Since March 2002, though, that's just what he's done. Friedman has been all across America, accompanied by Charlottesville singer/songwriter Paul Curreri, on "The Make A Living Tour." Friedman's half of the show consists of a rambling, partially improvised monologue accompanying slide projections of his recent artwork: mostly Polaroids taken through car windows.
Friedman may refer to his works as "tracks" and his books as "albums." The captions that accompany images may consist of stolen blues lyrics. It's true he named the company he founded to publish his first book City Salvage Records. But to call him a frustrated musician would miss the point.
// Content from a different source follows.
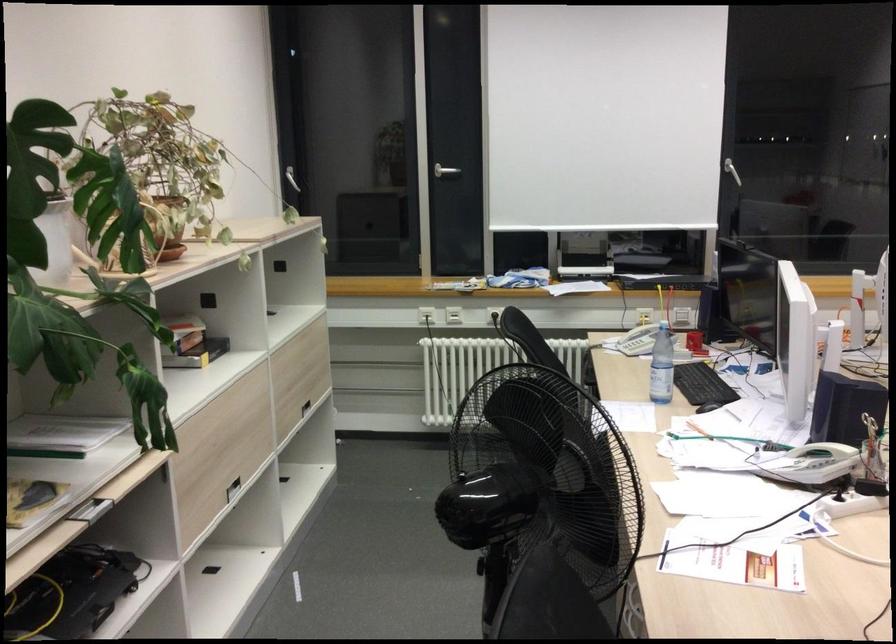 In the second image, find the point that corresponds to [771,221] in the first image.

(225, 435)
This is a man who talks about Ingres and Thunderbird in the same breath. His new book offers his own version of Picasso's Demoiselles D'Avignon. He's as serious about the visual as a visual artist can be. He wants something in addition, though, something the conventional visual art world can't give: visceral connection with an audience that's the lifeblood of stage actors, stand-up comedians, and, well, musicians.
Whether Friedman knows it or not, he's right in line with old John Banvard, the man who painted a three-mile-long scrolling canvas of the Mississippi River and toured the world, delivering a rambling, partially improvised monologue while showing his work.
I'm all for Friedman making millions, as Banvard did. I'm all for the current Queen of England liking Friedman as much as Queen Victoria liked Banvard. I just hope Friedman doesn't wind up the way Banvard did: in a pauper's grave in North Dakota.
On the other hand, for
a guy who loves the blues that much, it might be just the thing.